_DIRECTIONS_
Your reply should be one number: how many lines of the material contain the word "Center".

_EXERCISE MATERIAL_
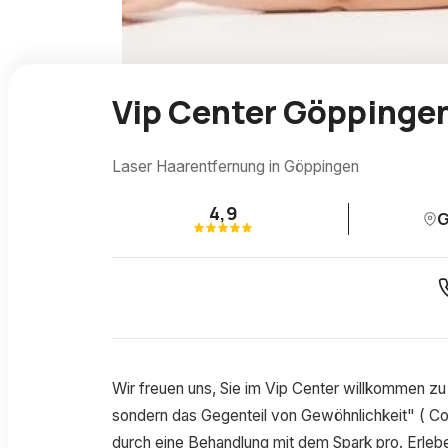
Vip Center Göppinge
Laser Haarentfernung in Göppingen
4,9
G
Wir freuen uns, Sie im Vip Center willkommen zu 
sondern das Gegenteil von Gewöhnlichkeit" ( Co
durch eine Behandlung mit dem Spark pro. Erlebe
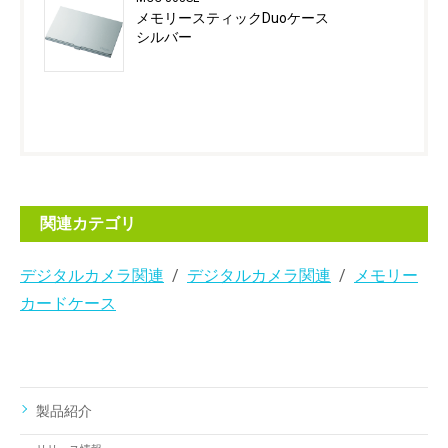
メモリースティックDuoケース
シルバー
関連カテゴリ
デジタルカメラ関連
デジタルカメラ関連
メモリー
カードケース
製品紹介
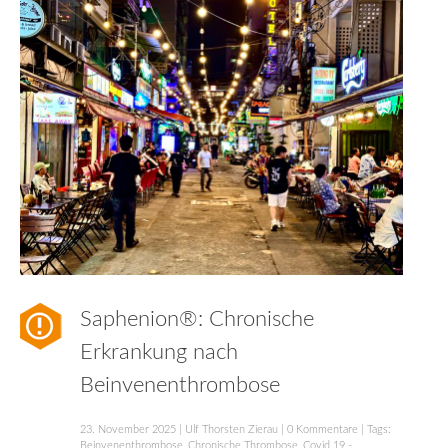
Saphenion®: Chronische
Erkrankung nach
Beinvenenthrombose
23. November 2025
|
Ulf Thorsten Zierau
|
0 Kommentare
| Tags:
Beinvenenthrombose
,
Chronische Thrombose
,
Covid 19 -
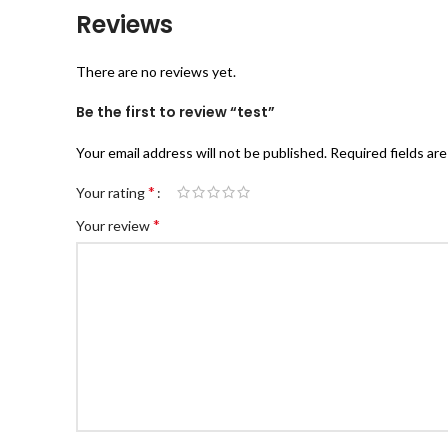
Reviews
There are no reviews yet.
Be the first to review “test”
Your email address will not be published.
Required fields ar
*
Your rating
*
Your review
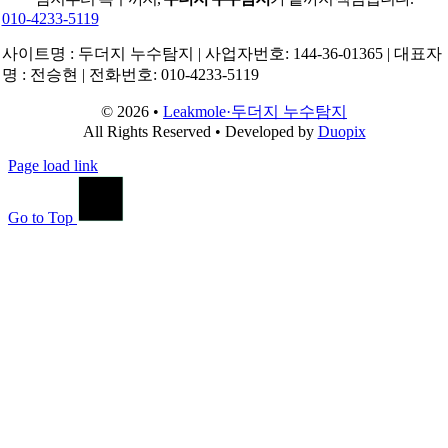
010-4233-5119
사이트명 : 두더지 누수탐지 | 사업자번호: 144-36-01365 | 대표자
명 : 전승현 | 전화번호: 010-4233-5119
© 2026 •
Leakmole·두더지 누수탐지
All Rights Reserved • Developed by
Duopix
Page load link
Go to Top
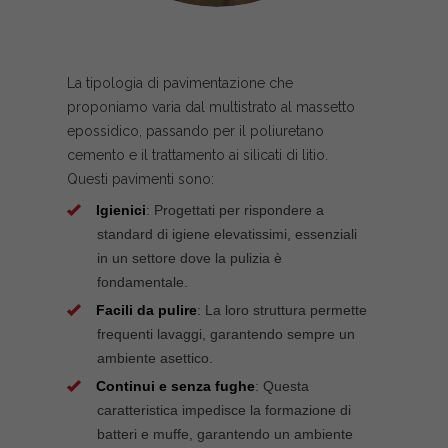
La tipologia di pavimentazione che
proponiamo varia dal multistrato al massetto
epossidico, passando per il poliuretano
cemento e il trattamento ai silicati di litio.
Questi pavimenti sono:
Igienici
: Progettati per rispondere a
standard di igiene elevatissimi, essenziali
in un settore dove la pulizia è
fondamentale.
Facili da pulire
: La loro struttura permette
frequenti lavaggi, garantendo sempre un
ambiente asettico.
Continui e senza fughe
: Questa
caratteristica impedisce la formazione di
batteri e muffe, garantendo un ambiente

_RESULT OF THE TASK_
2